Ansprache von Rolf Schweiger, Präsident FDP Schweiz an der liberalen Landsgemeinde in Stans
To be or not zu be - dies sind wohl die bekanntesten Worte Shakespeares und nach "I love you" die ersten Wörter, welche unsere Kinder nach der ersten Lektion Frühenglisch stolz ihren Eltern vorzutragen pflegen. To be or not to be ist aber auch die erste Frage, die wir uns immer dann zu stellen haben, wenn wir vor schicksalsträchtigen Entscheidungen stehen. To be or not to be hat sich auch die FDP zu fragen, wenn sie aus dem ausbrechen will, was bisher ihren politischen Alltag bestimmt. Was taten wir bisher? Wir haben uns - durchaus gekonnt - all dem angenommen, was auf der tagespolitischen Agenda stand. Wir haben auch - durchaus clever - Neues vorgeschlagen, wenn uns schien, die politische Stimmung verlange neues. Was immer aber wir taten; wir waren vorsichtig, bemühten uns, ausgewogen zu sein, wägten das Für und Wider ab - kurz: Unsere Partei war die Verkörperung dessen, was auf Stetigkeit und auf Konsens ausgerichtet war. Dies war in Zeiten des Aufschwungs nicht a priori falsch. Das klug zu verwalten, was mehr oder weniger automatisch anfiel, war durchaus auch eine Leistung. Heute aber ist die Situation eine andere. Die Schweiz steht vor einer Schicksalswende.
Viele werden mich - wenn ich dies so sage - als pathetischen Ploderi ansehen und mich der Übertreibung bezichtigen. Das aber ist mir gleich, denn ich bleibe dabei: Jetzt oder nie ist der Zeitpunkt gekommen, unser Schicksal entschlossen in die Hand zu nehmen und eine Wende zu bewirken.
Schon einmal haben die Freisinnigen, Liberalen und Radikalen unsere Schweiz so beurteilt, - in der Mitte des 19. Jahrhunderts nämlich - als die Verkrustungen zwischen Aristokratie, Zünften, städtischem Bürgertum und Landadel jeglichen Aufschwung zu blockieren drohten. Es war der Freisinn, der radikal das Steuer herumriss und diejenigen Grundlagen an Demokratie, Rechtsstaatlichkeit und Liberalität schufen, auf denen unser Staat heute noch beruht. Ich bin nicht so vermessen zu sagen, dass die damaligen Taten des Freisinns auch heute noch und - und nur uns - beauftragen, ja geradezu verpflichten, ähnlich mutig und rigoros zu sein. Was ich jedoch sage, ist, dass das damals Getane für uns Motiv und Ansporn sein kann, die Zukunft unseres Landes ebenso radikal anzugehen, wie der Freisinn dies früher getan hat.

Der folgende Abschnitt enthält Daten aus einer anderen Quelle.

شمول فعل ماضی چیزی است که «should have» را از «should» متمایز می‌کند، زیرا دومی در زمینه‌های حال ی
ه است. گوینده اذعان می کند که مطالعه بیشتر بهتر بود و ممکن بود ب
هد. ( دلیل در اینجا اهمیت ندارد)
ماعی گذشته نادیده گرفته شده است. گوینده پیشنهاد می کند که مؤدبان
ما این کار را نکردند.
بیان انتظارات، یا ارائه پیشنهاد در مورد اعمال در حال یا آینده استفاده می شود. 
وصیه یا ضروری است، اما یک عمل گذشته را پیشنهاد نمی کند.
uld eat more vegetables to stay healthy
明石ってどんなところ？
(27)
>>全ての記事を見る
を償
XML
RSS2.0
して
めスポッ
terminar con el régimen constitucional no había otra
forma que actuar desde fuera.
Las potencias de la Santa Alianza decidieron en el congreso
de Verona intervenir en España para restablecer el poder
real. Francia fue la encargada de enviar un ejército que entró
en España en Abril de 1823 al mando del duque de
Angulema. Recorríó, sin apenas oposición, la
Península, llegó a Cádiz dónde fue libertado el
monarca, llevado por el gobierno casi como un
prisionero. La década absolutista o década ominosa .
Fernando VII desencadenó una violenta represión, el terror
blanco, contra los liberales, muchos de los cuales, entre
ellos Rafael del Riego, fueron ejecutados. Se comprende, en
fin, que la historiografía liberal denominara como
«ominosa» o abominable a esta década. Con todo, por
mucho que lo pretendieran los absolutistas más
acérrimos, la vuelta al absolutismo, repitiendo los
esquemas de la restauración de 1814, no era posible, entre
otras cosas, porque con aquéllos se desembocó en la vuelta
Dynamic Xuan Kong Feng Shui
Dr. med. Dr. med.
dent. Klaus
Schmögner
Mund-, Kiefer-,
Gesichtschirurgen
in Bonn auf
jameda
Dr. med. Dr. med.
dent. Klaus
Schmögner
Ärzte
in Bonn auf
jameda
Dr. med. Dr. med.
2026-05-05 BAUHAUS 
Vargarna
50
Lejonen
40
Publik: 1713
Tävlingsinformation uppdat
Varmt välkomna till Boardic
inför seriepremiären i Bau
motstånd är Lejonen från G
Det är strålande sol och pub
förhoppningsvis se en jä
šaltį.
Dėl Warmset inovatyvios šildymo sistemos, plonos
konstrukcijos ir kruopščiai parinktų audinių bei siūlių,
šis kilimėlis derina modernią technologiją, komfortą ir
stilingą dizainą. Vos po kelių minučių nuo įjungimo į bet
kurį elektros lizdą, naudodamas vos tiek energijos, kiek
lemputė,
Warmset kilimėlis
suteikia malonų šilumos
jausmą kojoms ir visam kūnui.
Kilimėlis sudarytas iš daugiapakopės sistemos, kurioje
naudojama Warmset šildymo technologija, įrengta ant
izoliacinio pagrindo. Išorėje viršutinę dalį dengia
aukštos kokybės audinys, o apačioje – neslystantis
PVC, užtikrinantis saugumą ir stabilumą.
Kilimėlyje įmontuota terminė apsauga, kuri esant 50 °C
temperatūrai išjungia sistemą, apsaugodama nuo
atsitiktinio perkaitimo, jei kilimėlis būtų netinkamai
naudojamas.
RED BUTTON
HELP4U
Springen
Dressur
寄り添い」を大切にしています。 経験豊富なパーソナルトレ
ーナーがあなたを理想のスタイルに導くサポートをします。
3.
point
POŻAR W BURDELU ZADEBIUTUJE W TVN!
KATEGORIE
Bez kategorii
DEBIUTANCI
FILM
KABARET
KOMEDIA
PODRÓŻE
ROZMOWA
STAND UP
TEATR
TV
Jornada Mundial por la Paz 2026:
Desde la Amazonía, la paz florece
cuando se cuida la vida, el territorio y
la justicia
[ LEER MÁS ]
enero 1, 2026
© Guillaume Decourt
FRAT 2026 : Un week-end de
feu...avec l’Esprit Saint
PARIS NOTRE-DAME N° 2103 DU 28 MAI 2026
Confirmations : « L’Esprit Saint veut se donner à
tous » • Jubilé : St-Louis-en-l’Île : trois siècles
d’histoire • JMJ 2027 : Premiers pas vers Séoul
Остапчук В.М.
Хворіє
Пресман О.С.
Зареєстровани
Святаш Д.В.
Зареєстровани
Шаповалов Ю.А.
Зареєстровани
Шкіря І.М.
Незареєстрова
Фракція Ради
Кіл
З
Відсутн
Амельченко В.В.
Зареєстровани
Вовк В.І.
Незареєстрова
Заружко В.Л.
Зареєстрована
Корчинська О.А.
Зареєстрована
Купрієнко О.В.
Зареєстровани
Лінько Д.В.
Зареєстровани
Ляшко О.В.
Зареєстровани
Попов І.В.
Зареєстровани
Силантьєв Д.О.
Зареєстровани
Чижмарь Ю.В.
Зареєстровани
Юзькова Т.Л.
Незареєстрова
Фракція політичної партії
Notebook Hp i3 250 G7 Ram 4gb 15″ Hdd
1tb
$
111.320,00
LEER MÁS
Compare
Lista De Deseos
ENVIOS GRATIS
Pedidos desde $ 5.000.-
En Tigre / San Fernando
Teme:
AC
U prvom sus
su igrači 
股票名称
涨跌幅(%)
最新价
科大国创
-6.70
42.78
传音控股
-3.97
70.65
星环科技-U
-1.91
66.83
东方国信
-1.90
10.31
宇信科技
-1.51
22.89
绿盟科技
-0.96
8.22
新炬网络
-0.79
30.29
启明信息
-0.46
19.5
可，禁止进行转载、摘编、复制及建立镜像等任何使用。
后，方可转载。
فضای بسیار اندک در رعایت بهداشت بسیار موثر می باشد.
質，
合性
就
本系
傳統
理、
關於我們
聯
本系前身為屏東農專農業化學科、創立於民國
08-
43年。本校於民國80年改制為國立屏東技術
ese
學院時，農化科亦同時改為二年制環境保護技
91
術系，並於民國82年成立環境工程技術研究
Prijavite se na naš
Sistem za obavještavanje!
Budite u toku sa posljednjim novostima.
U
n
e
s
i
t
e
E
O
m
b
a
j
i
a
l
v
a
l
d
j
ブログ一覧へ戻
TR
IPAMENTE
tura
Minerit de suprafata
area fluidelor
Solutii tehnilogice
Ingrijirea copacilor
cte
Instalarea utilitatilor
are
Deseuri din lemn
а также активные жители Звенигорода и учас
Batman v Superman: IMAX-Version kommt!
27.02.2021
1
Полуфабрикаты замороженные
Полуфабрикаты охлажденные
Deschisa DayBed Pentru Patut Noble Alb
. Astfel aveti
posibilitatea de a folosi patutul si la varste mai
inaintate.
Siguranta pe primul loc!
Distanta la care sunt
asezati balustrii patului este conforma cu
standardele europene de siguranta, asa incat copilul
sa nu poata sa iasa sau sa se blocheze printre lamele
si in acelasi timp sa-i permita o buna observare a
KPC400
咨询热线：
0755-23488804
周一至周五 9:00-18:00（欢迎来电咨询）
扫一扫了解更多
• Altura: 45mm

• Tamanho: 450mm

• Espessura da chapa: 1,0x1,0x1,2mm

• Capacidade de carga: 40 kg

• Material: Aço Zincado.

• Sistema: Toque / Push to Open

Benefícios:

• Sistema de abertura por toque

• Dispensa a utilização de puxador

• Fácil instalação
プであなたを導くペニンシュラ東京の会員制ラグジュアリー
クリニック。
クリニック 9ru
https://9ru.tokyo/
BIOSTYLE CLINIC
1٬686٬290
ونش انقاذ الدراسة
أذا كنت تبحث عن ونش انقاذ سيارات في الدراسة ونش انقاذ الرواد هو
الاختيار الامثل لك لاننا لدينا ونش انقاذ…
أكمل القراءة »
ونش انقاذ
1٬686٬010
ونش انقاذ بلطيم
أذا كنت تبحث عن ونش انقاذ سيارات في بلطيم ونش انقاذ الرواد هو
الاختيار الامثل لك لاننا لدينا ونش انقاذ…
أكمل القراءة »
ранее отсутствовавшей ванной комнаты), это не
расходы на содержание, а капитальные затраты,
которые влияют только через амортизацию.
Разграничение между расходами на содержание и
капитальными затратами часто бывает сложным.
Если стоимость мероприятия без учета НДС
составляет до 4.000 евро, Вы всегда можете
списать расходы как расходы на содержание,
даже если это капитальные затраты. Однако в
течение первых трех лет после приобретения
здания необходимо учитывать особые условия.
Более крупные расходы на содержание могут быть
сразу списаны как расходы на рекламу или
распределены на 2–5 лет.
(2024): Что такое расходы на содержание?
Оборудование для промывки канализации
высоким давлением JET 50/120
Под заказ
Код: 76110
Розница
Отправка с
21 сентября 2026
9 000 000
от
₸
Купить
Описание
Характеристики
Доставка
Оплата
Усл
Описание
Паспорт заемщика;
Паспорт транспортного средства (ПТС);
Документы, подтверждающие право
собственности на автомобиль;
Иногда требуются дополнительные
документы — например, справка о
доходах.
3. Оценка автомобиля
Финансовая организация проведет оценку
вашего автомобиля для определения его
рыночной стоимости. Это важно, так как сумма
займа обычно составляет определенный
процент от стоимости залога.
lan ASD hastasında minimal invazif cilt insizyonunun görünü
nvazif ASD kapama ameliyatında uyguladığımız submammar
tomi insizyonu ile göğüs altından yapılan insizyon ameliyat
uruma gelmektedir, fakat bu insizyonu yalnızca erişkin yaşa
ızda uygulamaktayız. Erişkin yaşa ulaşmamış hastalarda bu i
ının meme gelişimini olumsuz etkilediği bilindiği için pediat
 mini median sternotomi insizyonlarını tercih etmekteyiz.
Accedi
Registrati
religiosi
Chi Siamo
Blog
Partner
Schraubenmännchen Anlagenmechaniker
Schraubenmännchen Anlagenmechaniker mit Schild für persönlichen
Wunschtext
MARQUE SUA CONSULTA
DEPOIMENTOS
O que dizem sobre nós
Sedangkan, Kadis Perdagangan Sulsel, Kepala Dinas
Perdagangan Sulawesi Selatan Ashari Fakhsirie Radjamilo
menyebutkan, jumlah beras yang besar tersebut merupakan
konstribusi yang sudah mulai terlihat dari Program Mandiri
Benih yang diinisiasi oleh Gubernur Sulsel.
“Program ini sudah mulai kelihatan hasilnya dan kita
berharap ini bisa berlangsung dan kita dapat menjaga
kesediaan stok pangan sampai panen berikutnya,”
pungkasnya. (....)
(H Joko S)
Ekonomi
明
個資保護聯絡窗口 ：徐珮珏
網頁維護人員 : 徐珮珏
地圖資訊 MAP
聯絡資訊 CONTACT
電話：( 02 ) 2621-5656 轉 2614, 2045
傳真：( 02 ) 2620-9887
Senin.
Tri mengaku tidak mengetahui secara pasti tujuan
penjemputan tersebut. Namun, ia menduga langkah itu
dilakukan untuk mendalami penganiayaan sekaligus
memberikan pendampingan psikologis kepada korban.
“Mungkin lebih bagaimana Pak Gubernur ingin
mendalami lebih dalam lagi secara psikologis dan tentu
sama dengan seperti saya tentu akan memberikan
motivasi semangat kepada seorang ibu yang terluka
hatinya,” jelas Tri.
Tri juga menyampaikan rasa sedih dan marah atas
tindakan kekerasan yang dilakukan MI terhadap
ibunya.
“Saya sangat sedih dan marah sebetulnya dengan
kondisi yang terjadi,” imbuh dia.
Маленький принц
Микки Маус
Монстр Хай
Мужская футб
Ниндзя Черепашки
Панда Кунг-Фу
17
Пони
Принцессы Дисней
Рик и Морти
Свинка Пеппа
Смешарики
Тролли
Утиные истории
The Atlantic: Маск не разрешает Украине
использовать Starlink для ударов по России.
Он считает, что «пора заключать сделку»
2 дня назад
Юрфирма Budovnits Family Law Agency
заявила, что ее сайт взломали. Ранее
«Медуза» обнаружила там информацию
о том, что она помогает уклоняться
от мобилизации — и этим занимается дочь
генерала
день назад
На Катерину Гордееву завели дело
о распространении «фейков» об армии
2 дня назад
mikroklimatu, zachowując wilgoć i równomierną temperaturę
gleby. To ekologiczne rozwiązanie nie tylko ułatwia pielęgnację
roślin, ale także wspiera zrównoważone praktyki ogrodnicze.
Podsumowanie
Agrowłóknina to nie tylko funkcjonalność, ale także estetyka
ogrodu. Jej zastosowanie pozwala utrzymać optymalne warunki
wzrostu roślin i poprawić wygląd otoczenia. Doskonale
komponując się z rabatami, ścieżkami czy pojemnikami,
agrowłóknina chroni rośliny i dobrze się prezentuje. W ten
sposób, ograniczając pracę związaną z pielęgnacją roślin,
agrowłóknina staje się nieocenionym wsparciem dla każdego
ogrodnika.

mit derEin Entscheid dazu aber konfrontiert die FDP - und damit komme ich auf den Ausgangspunkt meiner Rede zurück - Frage: To be or not to be. Reformen bedingen Opfer. Solche aber, die Opfer zu tragen haben, sind immer auch Wähler. Sind unsere gegenwärtigen und zukünftigen Wähler aber bereit, Opfer zu bringen und gleichzeitig diejenigen zu wählen, die scheinbar Ursache dieser Opfer sind? Sind unsere Wähler bereit einzusehen, dass Opfer heute Voraussetzungen für das Glück und den Wohlstand von morgen sind? Sind unsere Wählerinnen und Wähler bereit, Neues und Risiken zu wagen statt dem Charme des Bestehenden zu erlegen?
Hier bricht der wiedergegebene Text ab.